Seu trabalho foi de historiografia feminista não isenta de uma notável carga lésbica, pois discípulas de Safo são em boa parte integrantes desse círculo, sendo Weiss conhecida também como coautora, junto a Schiller, de Before Stonewall: The Making of a Gay and Lesbian Community, que de livro passou a documentário e rendeu a ela um Prêmio Emmy. Agora realiza o caminho oposto, transformado o filme citado sobre as mulheres da Rive Gauche em livro, e abre um canal literário para esse acervo de documentação que já havia revelado em Paris era Mulher. Retratos da Margem Esquerda do Sena.

Seu texto, rico em revelações e detalhes, incorpora reproduções de passagens tão fascinantes como algumas das cartas de rejeição à publicação das obras ocultas de Gertrude Stein, que os editores insistiam em não entender, ou das fotografias do mágico de Stratford-upon-Avon na livraria Shakespeare and Company, dirigida pela generosa editora de Ulisses e cuja história é reconstruída por Jeremy Mercer em A Livraria Mais Famosa do Mundo; uma livraria que não teria sido possível sem o cheque de 3.000 dólares que a mãe de Sylvia enviou a ela em 1919, também reproduzido aqui.

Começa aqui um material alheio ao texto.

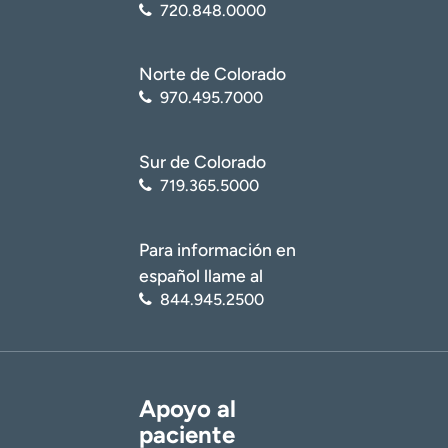
720.848.0000
Norte de Colorado
970.495.7000
Sur de Colorado
719.365.5000
Para información en
español llame al
844.945.2500
Apoyo al
paciente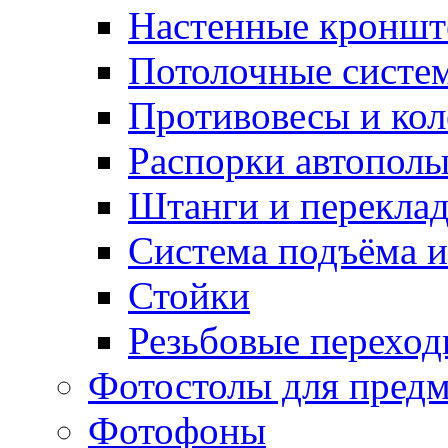
Настенные кронш
Потолочные систе
Противовесы и кол
Распорки автопол
Штанги и перекла
Система подъёма и
Стойки
Резьбовые переход
Фотостолы для пред
Фотофоны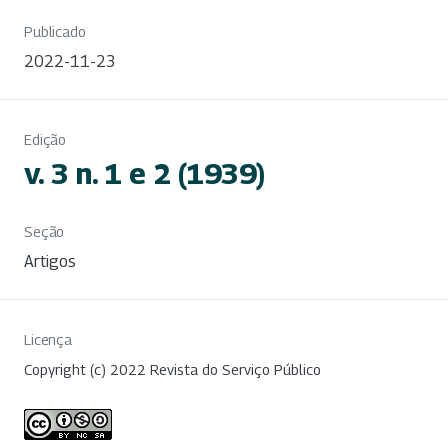
Publicado
2022-11-23
Edição
v. 3 n. 1 e 2 (1939)
Seção
Artigos
Licença
Copyright (c) 2022 Revista do Serviço Público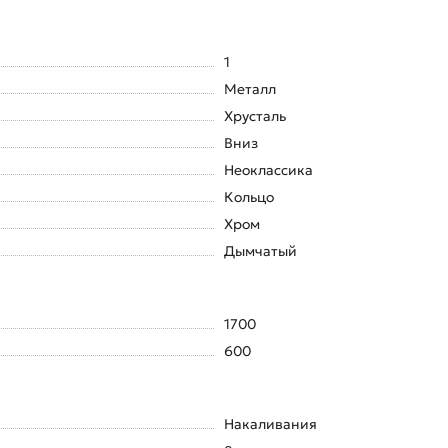
1
Металл
Хрусталь
Вниз
Неоклассика
Кольцо
Хром
Дымчатый
1700
600
Накаливания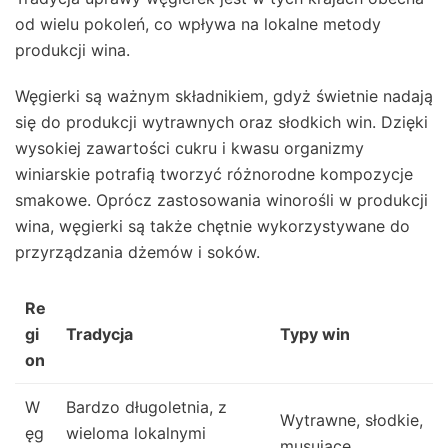
od wielu pokoleń, co wpływa na lokalne metody
produkcji wina.
Węgierki są ważnym składnikiem, gdyż świetnie nadają
się do produkcji wytrawnych oraz słodkich win. Dzięki
wysokiej zawartości cukru i kwasu organizmy
winiarskie potrafią tworzyć różnorodne kompozycje
smakowe. Oprócz zastosowania winorośli w produkcji
wina, węgierki są także chętnie wykorzystywane do
przyrządzania dżemów i soków.
Re
gi
Tradycja
Typy win
on
W
Bardzo długoletnia, z
Wytrawne, słodkie,
ęg
wieloma lokalnymi
musujące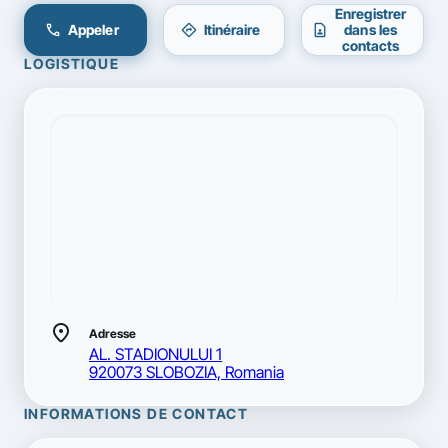
Enregistrer
call
directions
contact_page
Appeler
Itinéraire
dans les
contacts
LOGISTIQUE
location_on
Adresse
AL. STADIONULUI 1
920073 SLOBOZIA, Romania
INFORMATIONS DE CONTACT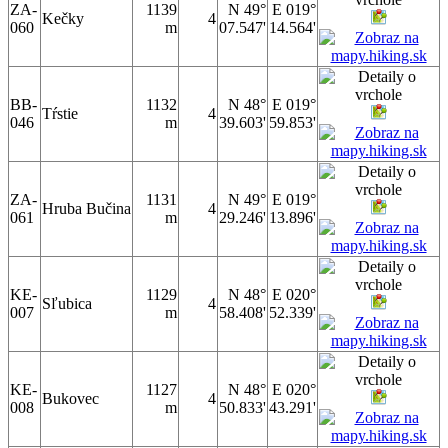
ZA-
1139
N 49°
E 019°
Kečky
4
060
m
07.547'
14.564'
BB-
1132
N 48°
E 019°
Tŕstie
4
046
m
39.603'
59.853'
ZA-
1131
N 49°
E 019°
Hruba Bučina
4
061
m
29.246'
13.896'
KE-
1129
N 48°
E 020°
Sľubica
4
007
m
58.408'
52.339'
KE-
1127
N 48°
E 020°
Bukovec
4
008
m
50.833'
43.291'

Gertrude Stein (à direita) com Alice B. Toklas passeando pelos campos franceses.
Gertrude Stein (à direita) com Alice B. Toklas passeando pelos campos franceses.

A esse local na rue de l’Odéon, de citação obrigatória, se somam os domicílios particulares transformados em pontos de cultivo de toda espécie de alianças e projetos: enquanto o casal peculiar formado por Alice B. Toklas e Gertrude Stein organizava aos sábados em seu salão tertúlias abstêmias a base de chá, Natalie Barneu, apelidada de “A Amazona”, gostava de organizar encontros teatrais e bem regados, nos quais não faltavam sanduíches de pepino, em homenagem a seu querido Oscar Wilde. A autora escreve com ótima pontaria: “Sua Académie des femmes foi a resposta à Académie Française, uma instituição venerável e míope que excluía as mulheres”.

Cabe mencionar que essas idas e vindas já foram relatadas como testemunha privilegiada pela jornalista Janet Flanner em suas crônicas parisienses, publicadas pelo The New Yorker durante quatro décadas. Nelas se adiantou que a Paris daqueles anos não era apenas o reino de Picasso, André Breton e Hemingway, mas também uma fonte imensa de riqueza artística no meio feminino. Lamentavelmente a História atacou sem piedade a efervescência cultural da Ville Lumière, e Nova York se preparou para receber o bastão. Desse caso fala Alan Riding em Paris - A Festa Continuou. Então, alguns e algumas fingiram que os maus tempos continuavam sendo bons para o lírico, como evidencia o carnê de membro do Racing-Club de France que Natalie Barney renovou em 1939, enquanto muitos se entregaram à nostalgia. “Daria tudo que tenho, menos o que Paris me deu, para voltar à cidade tal como era antes, por sentar-me à mesa do bistrô, que apoiava os pés de ferro na serra em que soltavam as cestas de escargot”, escreveu Djuna Barnes em um artigo sofrido escrito durante a ocupação e dedicado aos anos de esplendor, nos quais tanto ela como outras damas muito bem preparadas foram também protagonistas da exceção.